(Requirement) The task calls for each record to be given again unchanged, minus any pictures.

Records provided Block Start

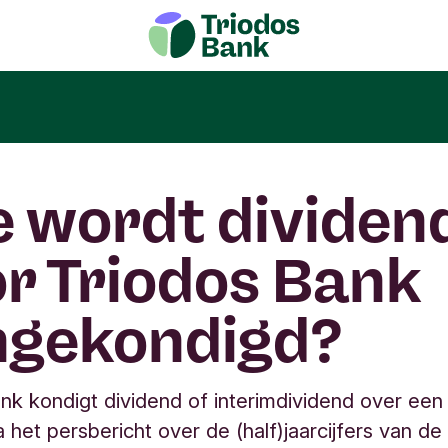
 wordt dividen
r Triodos Bank
ngekondigd?
nk kondigt dividend of interimdividend over een
a het persbericht over de (half)jaarcijfers van de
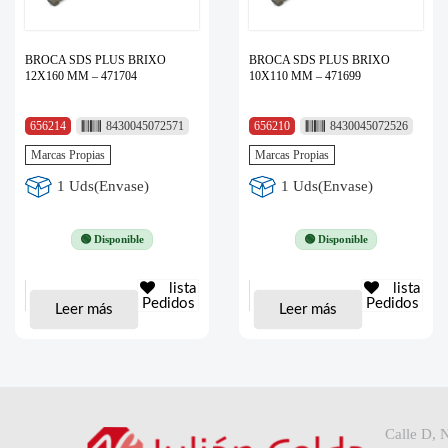
BROCA SDS PLUS BRIXO
BROCA SDS PLUS BRIXO
12X160 MM – 471704
10X110 MM – 471699
656214
8430045072571
656210
8430045072526
Marcas Propias
Marcas Propias
1 Uds(Envase)
1 Uds(Envase)
🟢 Disponible
🟢 Disponible
lista
lista
Pedidos
Pedidos
Leer más
Leer más
Calle D, 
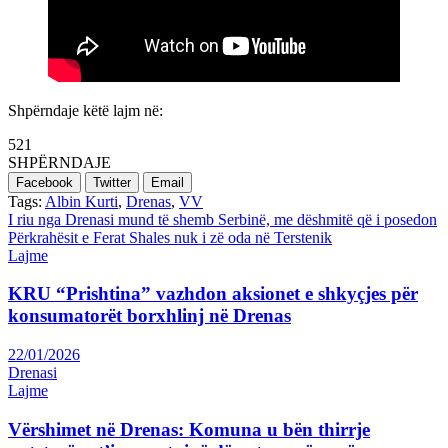
Shpërndaje këtë lajm në:
521
SHPËRNDAJE
Facebook
Twitter
Email
Tags:
Albin Kurti
,
Drenas
,
VV
Post
I riu nga Drenasi mund të shemb Serbinë, me dëshmitë që i posedon
Përkrahësit e Ferat Shales nuk i zë oda në Terstenik
navigation
Lajme
KRU “Prishtina” vazhdon aksionet e shkyçjes për
konsumatorët borxhlinj në Drenas
22/01/2026
Drenasi
Lajme
Vërshimet në Drenas: Komuna u bën thirrje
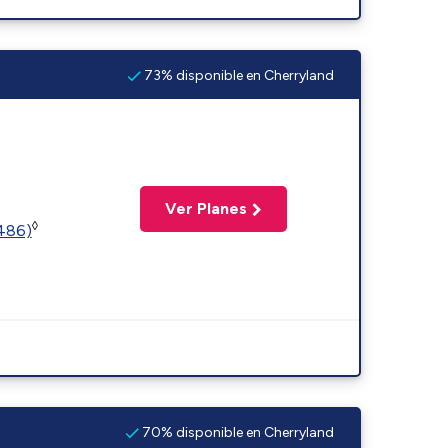
73% disponible en Cherryland
Ver Planes
◊
2486)
70% disponible en Cherryland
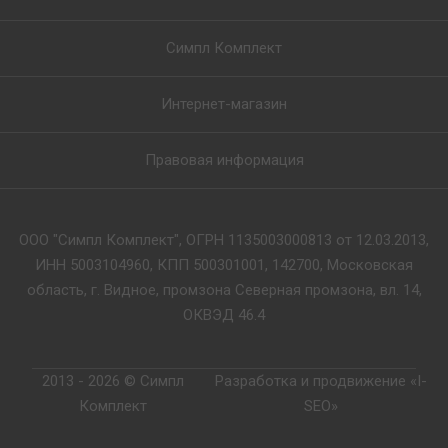
Симпл Комплект
Интернет-магазин
Правовая информация
ООО "Симпл Комплект", ОГРН 1135003000813 от 12.03.2013,
ИНН 5003104960, КПП 500301001, 142700, Московская
область, г. Видное, промзона Северная промзона, вл. 14,
ОКВЭД 46.4
2013 - 2026 © Симпл
Разработка и продвижение «I-
Комплект
SEO»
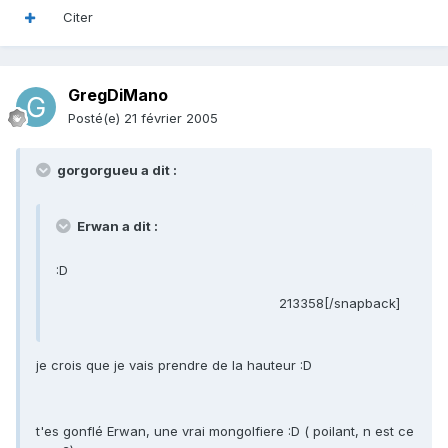
Citer
GregDiMano
Posté(e)
21 février 2005
gorgorgueu a dit :
Erwan a dit :
:D
213358[/snapback]
je crois que je vais prendre de la hauteur :D
t'es gonflé Erwan, une vrai mongolfiere :D ( poilant, n est ce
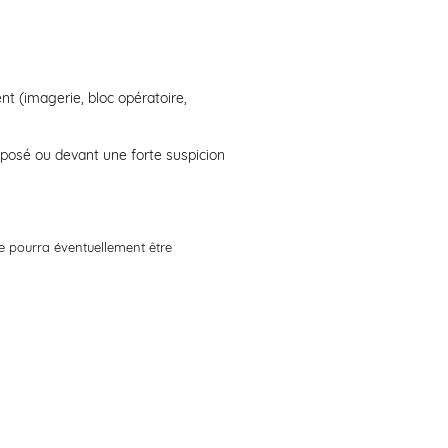
nt (imagerie, bloc opératoire,
 posé ou devant une forte suspicion
pourra éventuellement être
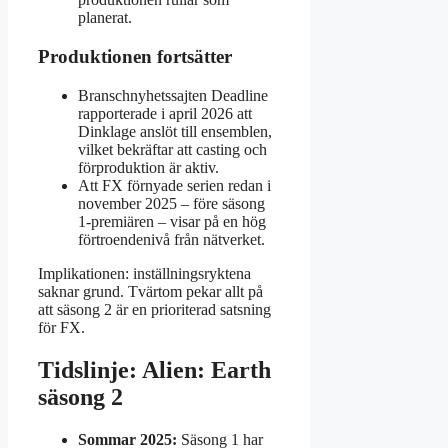
planerat.
Produktionen fortsätter
Branschnyhetssajten Deadline
rapporterade i april 2026 att
Dinklage anslöt till ensemblen,
vilket bekräftar att casting och
förproduktion är aktiv.
Att FX förnyade serien redan i
november 2025 – före säsong
1-premiären – visar på en hög
förtroendenivå från nätverket.
Implikationen: inställningsryktena
saknar grund. Tvärtom pekar allt på
att säsong 2 är en prioriterad satsning
för FX.
Tidslinje: Alien: Earth
säsong 2
Sommar 2025:
Säsong 1 har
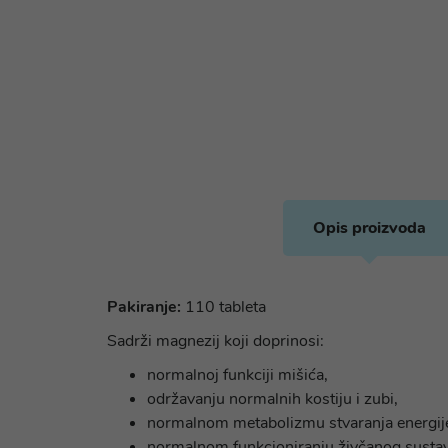
Opis proizvoda
Pakiranje:
110 tableta
Sadrži magnezij koji doprinosi:
normalnoj funkciji mišića,
održavanju normalnih kostiju i zubi,
normalnom metabolizmu stvaranja energij
normalnom funkcioniranju živčanog sustav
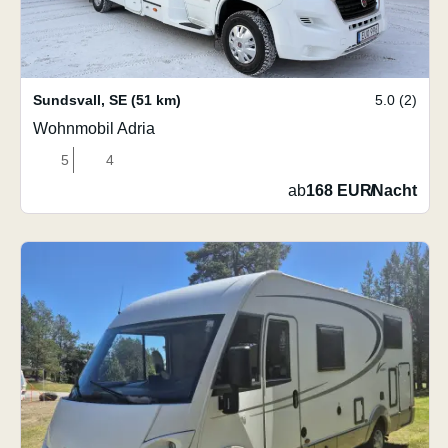
Sundsvall
,
SE
(51 km)
5.0 (2)
Wohnmobil Adria
5
4
ab
168 EUR
/
Nacht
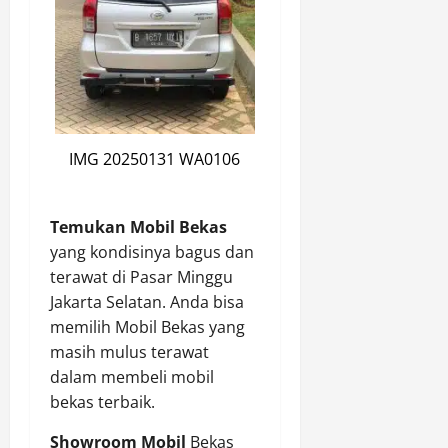
IMG 20250131 WA0106
Temukan Mobil Bekas
yang kondisinya bagus dan
terawat di Pasar Minggu
Jakarta Selatan. Anda bisa
memilih Mobil Bekas yang
masih mulus terawat
dalam membeli mobil
bekas terbaik.
Showroom Mobil
Bekas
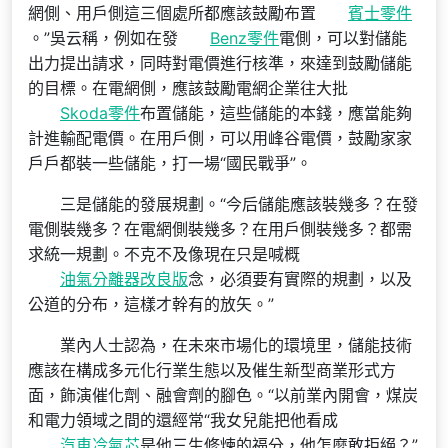
網側、用戶側這三個處所都應該鼓勵布置
賓士零件
。”吳云稱，例如在發
Benz零件
電側，可以對儲能
出力提出請求，同時對電價進行核準，來達到鼓勵儲能
的目標。在電網側，應該鼓勵電網企業往大批
Skoda零件
布置儲能，這些儲能的本錢，應當能夠
計進輸配電價。在用戶側，可以用峰谷電價，鼓勵家家
戶戶都裝一些儲能，打一場“國民戰爭”。
三是儲能的發展規劃。“今后儲能應該裝幾多？在發
電側裝幾多？在電網側裝幾多？在用戶側裝幾多？都需
求統一規劃。不克不及像現在只是喊概
油氣分離器改良版
念，必須要有實際的規劃，以及
公道的分布，這樣才幹有的放矢。”
業內人士認為，在未來市場化的環境里，儲能技術
應該在構成多元化行業生態以及催生新型商業形式方
面，飾演催化劑、融會劑的腳色。“以前業內開會，煤炭
和電力領域之間的還經常“我女兒能把他看成
汽車冷氣芯
是他三生修煉的福分，他怎麼敢拒絕？”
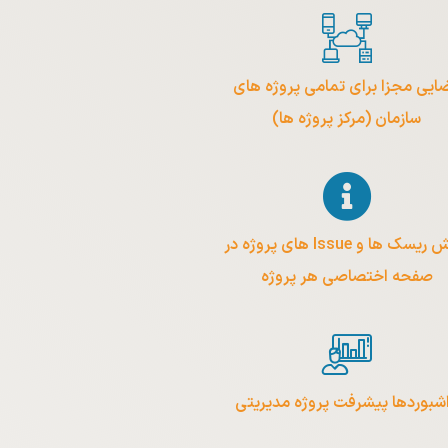
ایی مجزا برای تمامی پروژه های
سازمان (مرکز پروژه ها)
بخش ریسک ها و Issue های پروژه در
صفحه اختصاصی هر پروژه
شبوردها پیشرفت پروژه مدیریتی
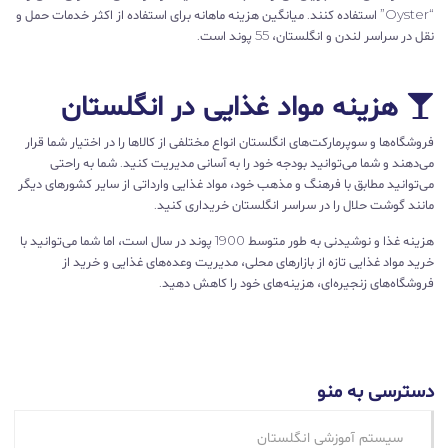
“Oyster” استفاده کنند. میانگین هزینه ماهانه برای استفاده از اکثر خدمات حمل و
نقل در سراسر لندن و انگلستان، 55 پوند است.
هزینه‌ مواد غذایی در انگلستان
فروشگاه‌ها و سوپرمارکت‌های انگلستان انواع مختلفی از کالاها را در اختیار شما قرار
می‌دهند و شما می‌توانید بودجه خود را به آسانی مدیریت کنید. شما به راحتی
می‌توانید مطابق با فرهنگ و مذهب خود، مواد غذایی وارداتی از سایر کشورهای دیگر
مانند گوشت حلال را در سراسر انگلستان خریداری کنید.
هزینه غذا و نوشیدنی به طور متوسط 1900 پوند در سال است، اما شما می‌توانید با
خرید مواد غذایی تازه از بازارهای محلی، مدیریت وعده‌های غذایی و خرید از
فروشگاه‌های زنجیره‌ای، هزینه‌های خود را کاهش دهید.
دسترسی به منو
سیستم آموزشی انگلستان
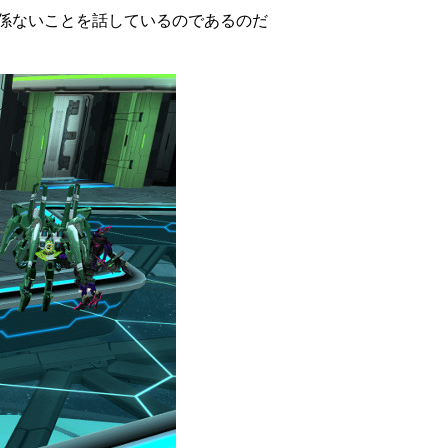
係ないことを話しているのであるのだ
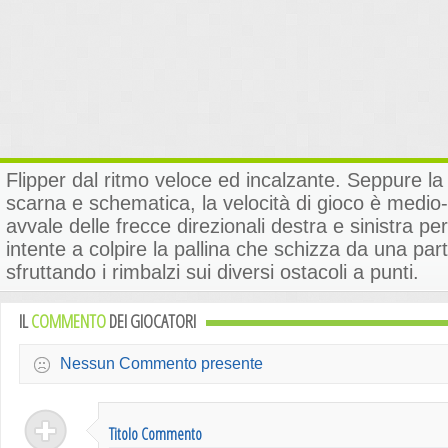
Flipper dal ritmo veloce ed incalzante. Seppure la
scarna e schematica, la velocità di gioco è medio-a
avvale delle frecce direzionali destra e sinistra p
intente a colpire la pallina che schizza da una part
sfruttando i rimbalzi sui diversi ostacoli a punti.
IL
COMMENTO
DEI GIOCATORI
Nessun Commento presente
Titolo Commento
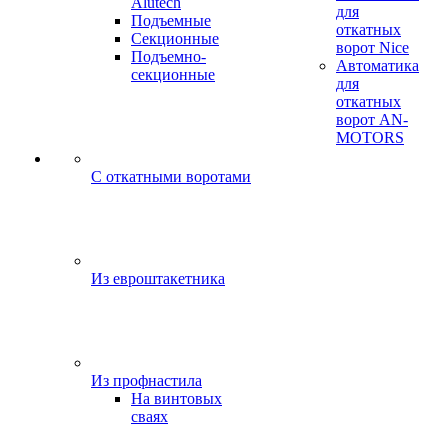
Alutech
для
Подъемные
откатных
Секционные
ворот Nice
Подъемно-
Автоматика
секционные
для
откатных
ворот AN-
MOTORS
C откатными воротами
Из евроштакетника
Из профнастила
На винтовых
сваях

Records provided Block End

(Output)
 wordt dividen
r Triodos Bank
ngekondigd?
nk kondigt dividend of interimdividend over een
a het persbericht over de (half)jaarcijfers van de
BROCA SDS PLUS BRIXO
BROCA SDS PLUS BRIXO
12X160 MM – 471704
10X110 MM – 471699
656214
8430045072571
656210
8430045072526
Marcas Propias
Marcas Propias
1 Uds(Envase)
1 Uds(Envase)
🟢 Disponible
🟢 Disponible
lista
lista
Pedidos
Pedidos
Leer más
Leer más
Calle D, 
Shpërndaje këtë lajm në:
521
SHPËRNDAJE
Facebook
Twitter
Email
Tags:
Albin Kurti
,
Drenas
,
VV
Post
I riu nga Drenasi mund të shemb Serbinë, me dëshmitë që i posedon
Përkrahësit e Ferat Shales nuk i zë oda në Terstenik
navigation
Lajme
KRU “Prishtina” vazhdon aksionet e shkyçjes për
konsumatorët borxhlinj në Drenas
22/01/2026
Drenasi
Lajme
Vërshimet në Drenas: Komuna u bën thirrje
73% disponible en Cherryland
Ver Planes
◊
2486)
70% disponible en Cherryland
Симпл Комплект
Интернет-магазин
Правовая информация
ООО "Симпл Комплект", ОГРН 1135003000813 от 12.03.2013,
ИНН 5003104960, КПП 500301001, 142700, Московская
область, г. Видное, промзона Северная промзона, вл. 14,
ОКВЭД 46.4
2013 - 2026 © Симпл
Разработка и продвижение «I-
Комплект
SEO»
Citer
GregDiMano
Posté(e)
21 février 2005
gorgorgueu a dit :
Erwan a dit :
:D
213358[/snapback]
je crois que je vais prendre de la hauteur :D
t'es gonflé Erwan, une vrai mongolfiere :D ( poilant, n est ce
nt (imagerie, bloc opératoire,
 posé ou devant une forte suspicion
pourra éventuellement être
planerat.
Produktionen fortsätter
Branschnyhetssajten Deadline
rapporterade i april 2026 att
Dinklage anslöt till ensemblen,
vilket bekräftar att casting och
förproduktion är aktiv.
Att FX förnyade serien redan i
november 2025 – före säsong
1-premiären – visar på en hög
förtroendenivå från nätverket.
Implikationen: inställningsryktena
saknar grund. Tvärtom pekar allt på
att säsong 2 är en prioriterad satsning
för FX.
Tidslinje: Alien: Earth
säsong 2
Sommar 2025:
Säsong 1 har
Opis proizvoda
Pakiranje:
110 tableta
Sadrži magnezij koji doprinosi:
normalnoj funkciji mišića,
održavanju normalnih kostiju i zubi,
normalnom metabolizmu stvaranja energij
normalnom funkcioniranju živčanog sustav
Sundsvall
,
SE
(51 km)
5.0 (2)
Wohnmobil Adria
5
4
ab
168 EUR
/
Nacht
IMG 20250131 WA0106
Temukan Mobil Bekas
yang kondisinya bagus dan
terawat di Pasar Minggu
Jakarta Selatan. Anda bisa
memilih Mobil Bekas yang
masih mulus terawat
dalam membeli mobil
bekas terbaik.
Showroom Mobil
Bekas
網側、用戶側這三個處所都應該鼓勵布置
賓士零件
。”吳云稱，例如在發
Benz零件
電側，可以對儲能
出力提出請求，同時對電價進行核準，來達到鼓勵儲能
的目標。在電網側，應該鼓勵電網企業往大批
Skoda零件
布置儲能，這些儲能的本錢，應當能夠
計進輸配電價。在用戶側，可以用峰谷電價，鼓勵家家
戶戶都裝一些儲能，打一場“國民戰爭”。
三是儲能的發展規劃。“今后儲能應該裝幾多？在發
電側裝幾多？在電網側裝幾多？在用戶側裝幾多？都需
求統一規劃。不克不及像現在只是喊概
油氣分離器改良版
念，必須要有實際的規劃，以及
公道的分布，這樣才幹有的放矢。”
業內人士認為，在未來市場化的環境里，儲能技術
應該在構成多元化行業生態以及催生新型商業形式方
面，飾演催化劑、融會劑的腳色。“以前業內開會，煤炭
和電力領域之間的還經常“我女兒能把他看成
汽車冷氣芯
是他三生修煉的福分，他怎麼敢拒絕？”
ایی مجزا برای تمامی پروژه های
سازمان (مرکز پروژه ها)
بخش ریسک ها و Issue های پروژه در
صفحه اختصاصی هر پروژه
شبوردها پیشرفت پروژه مدیریتی
“Oyster” استفاده کنند. میانگین هزینه ماهانه برای استفاده از اکثر خدمات حمل و
نقل در سراسر لندن و انگلستان، 55 پوند است.
هزینه‌ مواد غذایی در انگلستان
فروشگاه‌ها و سوپرمارکت‌های انگلستان انواع مختلفی از کالاها را در اختیار شما قرار
می‌دهند و شما می‌توانید بودجه خود را به آسانی مدیریت کنید. شما به راحتی
می‌توانید مطابق با فرهنگ و مذهب خود، مواد غذایی وارداتی از سایر کشورهای دیگر
مانند گوشت حلال را در سراسر انگلستان خریداری کنید.
هزینه غذا و نوشیدنی به طور متوسط 1900 پوند در سال است، اما شما می‌توانید با
خرید مواد غذایی تازه از بازارهای محلی، مدیریت وعده‌های غذایی و خرید از
فروشگاه‌های زنجیره‌ای، هزینه‌های خود را کاهش دهید.
دسترسی به منو
سیستم آموزشی انگلستان
係ないことを話しているのであるのだ
Flipper dal ritmo veloce ed incalzante. Seppure la
scarna e schematica, la velocità di gioco è medio-a
avvale delle frecce direzionali destra e sinistra p
intente a colpire la pallina che schizza da una part
sfruttando i rimbalzi sui diversi ostacoli a punti.
IL
COMMENTO
DEI GIOCATORI
Nessun Commento presente
Titolo Commento
Alutech
для
Подъемные
откатных
Секционные
ворот Nice
Подъемно-
Автоматика
секционные
для
откатных
ворот AN-
MOTORS
C откатными воротами
Из евроштакетника
Из профнастила
На винтовых
сваях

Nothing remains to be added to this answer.